Task description:
Please output all the entries word for word, without the pictures.

Data section:

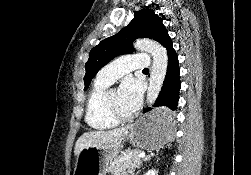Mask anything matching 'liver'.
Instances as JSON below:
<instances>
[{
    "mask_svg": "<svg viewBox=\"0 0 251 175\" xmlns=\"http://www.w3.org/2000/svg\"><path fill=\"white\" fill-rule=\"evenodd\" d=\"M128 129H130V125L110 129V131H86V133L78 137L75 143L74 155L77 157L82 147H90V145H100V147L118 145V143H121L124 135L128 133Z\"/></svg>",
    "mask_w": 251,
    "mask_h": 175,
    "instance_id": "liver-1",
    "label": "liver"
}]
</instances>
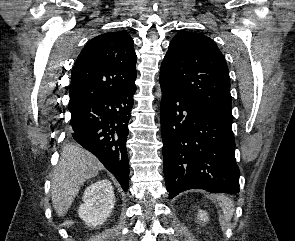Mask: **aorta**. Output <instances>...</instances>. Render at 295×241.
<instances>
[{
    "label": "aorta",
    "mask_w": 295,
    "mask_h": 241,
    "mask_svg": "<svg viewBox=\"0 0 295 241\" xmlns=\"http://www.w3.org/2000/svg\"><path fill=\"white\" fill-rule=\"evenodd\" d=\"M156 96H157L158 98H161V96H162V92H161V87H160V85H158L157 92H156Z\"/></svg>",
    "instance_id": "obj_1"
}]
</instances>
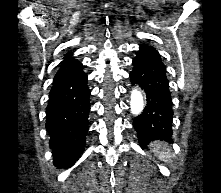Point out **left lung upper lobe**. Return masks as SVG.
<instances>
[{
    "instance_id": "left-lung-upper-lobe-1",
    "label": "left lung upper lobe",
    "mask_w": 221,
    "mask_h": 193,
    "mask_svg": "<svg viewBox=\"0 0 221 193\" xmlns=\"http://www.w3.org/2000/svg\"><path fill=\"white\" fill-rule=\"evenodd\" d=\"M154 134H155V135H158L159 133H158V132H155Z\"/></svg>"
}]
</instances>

Result:
Mask anything matching 'liver'.
Instances as JSON below:
<instances>
[{
    "mask_svg": "<svg viewBox=\"0 0 251 175\" xmlns=\"http://www.w3.org/2000/svg\"><path fill=\"white\" fill-rule=\"evenodd\" d=\"M128 129H130V125L110 129V131H86V133L78 137L75 143L74 155L77 157L82 147H90V145H100V147L118 145V143H121L124 135L128 133Z\"/></svg>",
    "mask_w": 251,
    "mask_h": 175,
    "instance_id": "liver-1",
    "label": "liver"
}]
</instances>
Mask: **aorta**. Output <instances>...</instances>. Render at 295×241.
<instances>
[{
    "label": "aorta",
    "mask_w": 295,
    "mask_h": 241,
    "mask_svg": "<svg viewBox=\"0 0 295 241\" xmlns=\"http://www.w3.org/2000/svg\"><path fill=\"white\" fill-rule=\"evenodd\" d=\"M156 96H157L158 98H161V96H162V92H161V87H160V85H158L157 92H156Z\"/></svg>",
    "instance_id": "obj_1"
}]
</instances>
Point out **left lung upper lobe**. Return masks as SVG.
<instances>
[{
    "instance_id": "left-lung-upper-lobe-1",
    "label": "left lung upper lobe",
    "mask_w": 221,
    "mask_h": 193,
    "mask_svg": "<svg viewBox=\"0 0 221 193\" xmlns=\"http://www.w3.org/2000/svg\"><path fill=\"white\" fill-rule=\"evenodd\" d=\"M154 134H155V135H158L159 133H158V132H155Z\"/></svg>"
}]
</instances>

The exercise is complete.